# QMail on RedHat 9.0 Problems



## jackal5218 (Jul 4, 2003)

I have installed Qmail to run on my RedHat 9.0 server. I have followed the isntructions to the letter but when I try to send email through the mail server I get this error message:

From Outlook Express:
<[email protected]>:
Sorry, I couldn't find a mail exchanger or IP address. (#5.4.4)

From Webmail:
Error, your e-mail could not be sent
SMTP Error: could not connect to SMTP host server(s)

Can someone help me figure this out?


----------



## jackal5218 (Jul 4, 2003)

this is what the qmail smtp log shows:


@400000003f058aac1dbefb8c tcpserver: fatal: unable to bind: address already used
@400000003f058aad1f9722a4 tcpserver: fatal: unable to bind: address already used
@400000003f058aae21e83e94 tcpserver: fatal: unable to bind: address already used
@400000003f058aaf23abef64 tcpserver: fatal: unable to bind: address already used
@400000003f058ab02575978c tcpserver: fatal: unable to bind: address already used
@400000003f058ab12751ba2c tcpserver: fatal: unable to bind: address already used
@400000003f058ab22909ab2c tcpserver: fatal: unable to bind: address already used
@400000003f058ab32ad41e74 tcpserver: fatal: unable to bind: address already used
@400000003f058ab42c9903dc tcpserver: fatal: unable to bind: address already used


----------



## gotissues68 (Sep 7, 2002)

Looks to be working fine...

-([email protected]:<pts/0>)-(04:02:09)-
-(~/)$-> telnet 442squadron.com 25
Trying 216.161.142.50...
Connected to 442squadron.com.
Escape character is '^]'.
helo drew
220 Welcome to QMAIL TOASTER v 1.0 smtp Server ESMTP
250 Welcome to QMAIL TOASTER v 1.0 smtp Server
helo drew
250 Welcome to QMAIL TOASTER v 1.0 smtp Server
rpct [email protected]
502 unimplemented (#5.5.1)
MAIL from: [email protected]
250 ok
RCPT to: [email protected]
553 sorry, that domain isn't allowed to be relayed thru this MTA (#5.7.1)
RCPT [email protected]
250 ok
DATA
354 go ahead
SUBJECT: Test of Qmail

Hello,
This is drew from techsupportforums.com ... testing to see if your qmail install is working correctly.
.
250 ok 1057489305 qp 31472

502 unimplemented (#5.5.1)
quit
221 Welcome to QMAIL TOASTER v 1.0 smtp Server
Connection closed by foreign host.


And the good news.. you're not an open relay :brush: .... let me know if you get my test message and then we'll trouble shoot from there... 

Drew


----------



## jackal5218 (Jul 4, 2003)

Thank you so much for helping! I did not recieve your test email. 

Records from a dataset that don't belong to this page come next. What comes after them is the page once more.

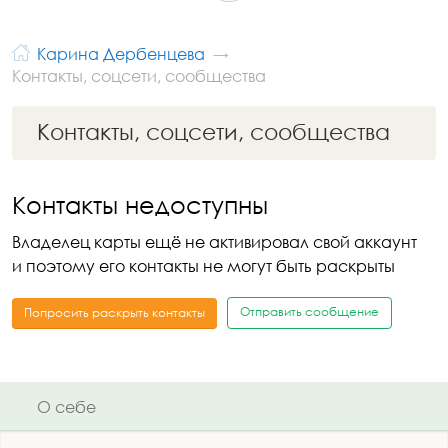
Карина Дербенцева
Контакты, соцсети, сообщества
Контакты, соцсети, сообщества
Контакты недоступны
Владелец карты ещё не активировал свой аккаунт
и поэтому его контакты не могут быть раскрыты
Отправить сообщение
Попросить раскрыть контакты
О себе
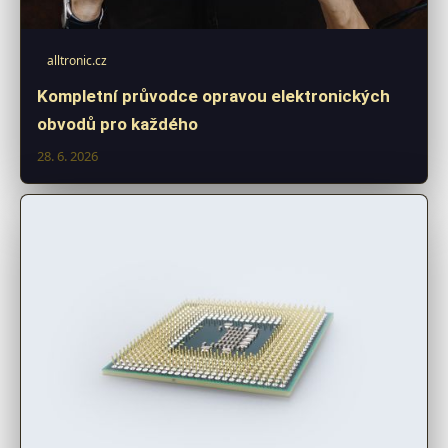
alltronic.cz
Kompletní průvodce opravou elektronických
obvodů pro každého
28. 6. 2026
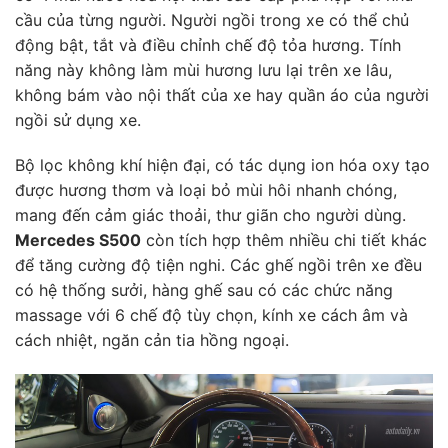
cầu của từng người. Người ngồi trong xe có thể chủ
động bật, tắt và điều chỉnh chế độ tỏa hương. Tính
năng này không làm mùi hương lưu lại trên xe lâu,
không bám vào nội thất của xe hay quần áo của người
ngồi sử dụng xe.
Bộ lọc không khí hiện đại, có tác dụng ion hóa oxy tạo
được hương thơm và loại bỏ mùi hôi nhanh chóng,
mang đến cảm giác thoải, thư giãn cho người dùng.
Mercedes S500
còn tích hợp thêm nhiều chi tiết khác
để tăng cường độ tiện nghi. Các ghế ngồi trên xe đều
có hệ thống sưởi, hàng ghế sau có các chức năng
massage với 6 chế độ tùy chọn, kính xe cách âm và
cách nhiệt, ngăn cản tia hồng ngoại.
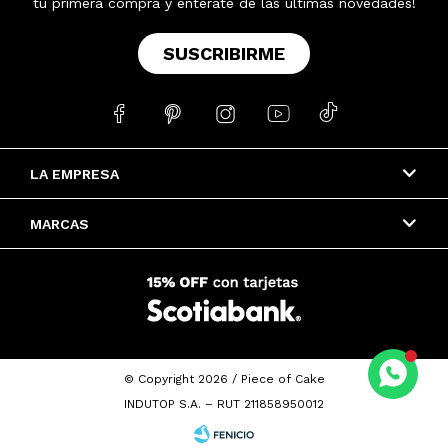
tu primera compra y enterate de las últimas novedades!
SUSCRIBIRME





LA EMPRESA
MARCAS
© Copyright 2026 / Piece of Cake
INDUTOP S.A. – RUT 211858950012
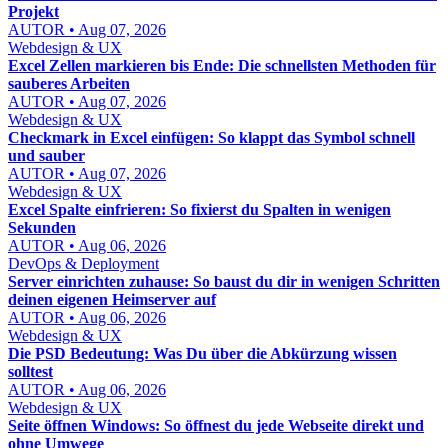
Projekt
AUTOR • Aug 07, 2026
Webdesign & UX
Excel Zellen markieren bis Ende: Die schnellsten Methoden für
sauberes Arbeiten
AUTOR • Aug 07, 2026
Webdesign & UX
Checkmark in Excel einfügen: So klappt das Symbol schnell
und sauber
AUTOR • Aug 07, 2026
Webdesign & UX
Excel Spalte einfrieren: So fixierst du Spalten in wenigen
Sekunden
AUTOR • Aug 06, 2026
DevOps & Deployment
Server einrichten zuhause: So baust du dir in wenigen Schritten
deinen eigenen Heimserver auf
AUTOR • Aug 06, 2026
Webdesign & UX
Die PSD Bedeutung: Was Du über die Abkürzung wissen
solltest
AUTOR • Aug 06, 2026
Webdesign & UX
Seite öffnen Windows: So öffnest du jede Webseite direkt und
ohne Umwege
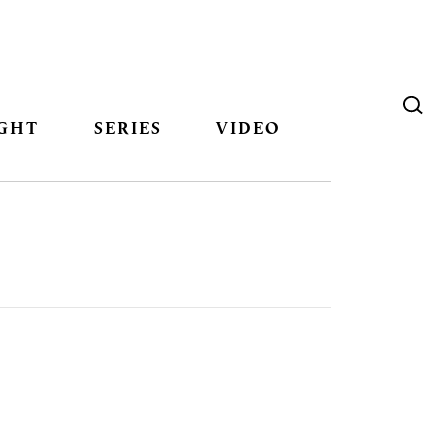
GHT
SERIES
VIDEO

I assume that I must have setup the horde-toaster webmail incorrectly somehow. I also tried to setup a POP and then a IMAP in evlolution to try to connect and was also not able to send or receive. 

For a short time I was able to receive email from the account but when it tried to send mail it refused connection to the smtp server.


----------



## gotissues68 (Sep 7, 2002)

It probably means that horde is taking over and keeping from qmail from doing its job.. you may want to look into a different webmail applicated. I like the stuff over at inter7.com personally..


----------



## jackal5218 (Jul 4, 2003)

one last set of questions...

1. What webmail would be good to replace the horde-toaster with, and how hard will it be?

2. This is the latest error message...

Hi. This is the qmail-send program at mpls-qmqp-01.inet.qwest.net.
I'm afraid I wasn't able to deliver your message to the following addresses.
This is a permanent error; I've given up. Sorry it didn't work out.

<[email protected]>:
Sorry, I couldn't find a mail exchanger or IP address. (#5.4.4)


----------



## TheTechIsIn (May 7, 2002)

Are your DNS record(s) setup correctly for this site? Are you maintaining the DNS or a 3rd party? and what are the current settings for it?


----------



## gotissues68 (Sep 7, 2002)

His DNS is working fine  Its that Horde is answering rather then the qmail binary when someone is sending to ports 25 and 110 bleh. Like I said Qmail is a royal pain but once you get it going .. its awesome as long as you don't touch it hehe. I was able to integrab spamassassin and also do mail graphing ... of course you can with Exim, Postfix, Sendmail ect.. but this box has never actually went down  And its secure from the get go which is pretty cool too!


----------